■ WORK TO COMPLETE
After locating the line that holds "Lando Norris ale i tak měl", output it and all following lines word for word, stopping only at the end of the data.

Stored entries
------------------------------------
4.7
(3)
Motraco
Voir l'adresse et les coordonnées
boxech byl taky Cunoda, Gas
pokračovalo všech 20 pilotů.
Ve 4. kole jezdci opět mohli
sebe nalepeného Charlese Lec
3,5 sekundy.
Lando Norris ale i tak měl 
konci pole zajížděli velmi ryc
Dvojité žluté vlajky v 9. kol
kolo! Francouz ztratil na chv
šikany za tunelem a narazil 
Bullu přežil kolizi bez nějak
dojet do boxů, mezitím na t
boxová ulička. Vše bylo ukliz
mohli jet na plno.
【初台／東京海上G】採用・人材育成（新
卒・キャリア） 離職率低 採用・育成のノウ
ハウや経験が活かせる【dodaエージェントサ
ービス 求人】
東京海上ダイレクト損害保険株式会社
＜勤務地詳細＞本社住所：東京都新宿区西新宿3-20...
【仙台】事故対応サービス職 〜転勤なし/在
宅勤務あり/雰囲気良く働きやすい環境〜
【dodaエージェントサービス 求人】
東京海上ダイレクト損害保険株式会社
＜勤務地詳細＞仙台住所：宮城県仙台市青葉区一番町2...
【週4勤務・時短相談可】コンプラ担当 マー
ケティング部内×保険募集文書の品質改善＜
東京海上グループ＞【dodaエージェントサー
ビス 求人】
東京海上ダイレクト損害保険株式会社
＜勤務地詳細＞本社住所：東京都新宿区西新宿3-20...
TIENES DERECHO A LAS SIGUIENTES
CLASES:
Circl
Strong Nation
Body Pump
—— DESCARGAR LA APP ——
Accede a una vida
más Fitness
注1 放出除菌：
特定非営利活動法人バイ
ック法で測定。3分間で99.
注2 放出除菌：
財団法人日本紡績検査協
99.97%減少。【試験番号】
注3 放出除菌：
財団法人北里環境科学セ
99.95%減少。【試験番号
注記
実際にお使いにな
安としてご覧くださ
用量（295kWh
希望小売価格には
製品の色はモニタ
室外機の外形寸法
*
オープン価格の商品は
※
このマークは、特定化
------------------------------------
■ RESPONSE AREA
Lando Norris ale i tak měl 
konci pole zajížděli velmi ryc
Dvojité žluté vlajky v 9. kol
kolo! Francouz ztratil na chv
šikany za tunelem a narazil 
Bullu přežil kolizi bez nějak
dojet do boxů, mezitím na t
boxová ulička. Vše bylo ukliz
mohli jet na plno.
【初台／東京海上G】採用・人材育成（新
卒・キャリア） 離職率低 採用・育成のノウ
ハウや経験が活かせる【dodaエージェントサ
ービス 求人】
東京海上ダイレクト損害保険株式会社
＜勤務地詳細＞本社住所：東京都新宿区西新宿3-20...
【仙台】事故対応サービス職 〜転勤なし/在
宅勤務あり/雰囲気良く働きやすい環境〜
【dodaエージェントサービス 求人】
東京海上ダイレクト損害保険株式会社
＜勤務地詳細＞仙台住所：宮城県仙台市青葉区一番町2...
【週4勤務・時短相談可】コンプラ担当 マー
ケティング部内×保険募集文書の品質改善＜
東京海上グループ＞【dodaエージェントサー
ビス 求人】
東京海上ダイレクト損害保険株式会社
＜勤務地詳細＞本社住所：東京都新宿区西新宿3-20...
TIENES DERECHO A LAS SIGUIENTES
CLASES:
Circl
Strong Nation
Body Pump
—— DESCARGAR LA APP ——
Accede a una vida
más Fitness
注1 放出除菌：
特定非営利活動法人バイ
ック法で測定。3分間で99.
注2 放出除菌：
財団法人日本紡績検査協
99.97%減少。【試験番号】
注3 放出除菌：
財団法人北里環境科学セ
99.95%減少。【試験番号
注記
実際にお使いにな
安としてご覧くださ
用量（295kWh
希望小売価格には
製品の色はモニタ
室外機の外形寸法
*
オープン価格の商品は
※
このマークは、特定化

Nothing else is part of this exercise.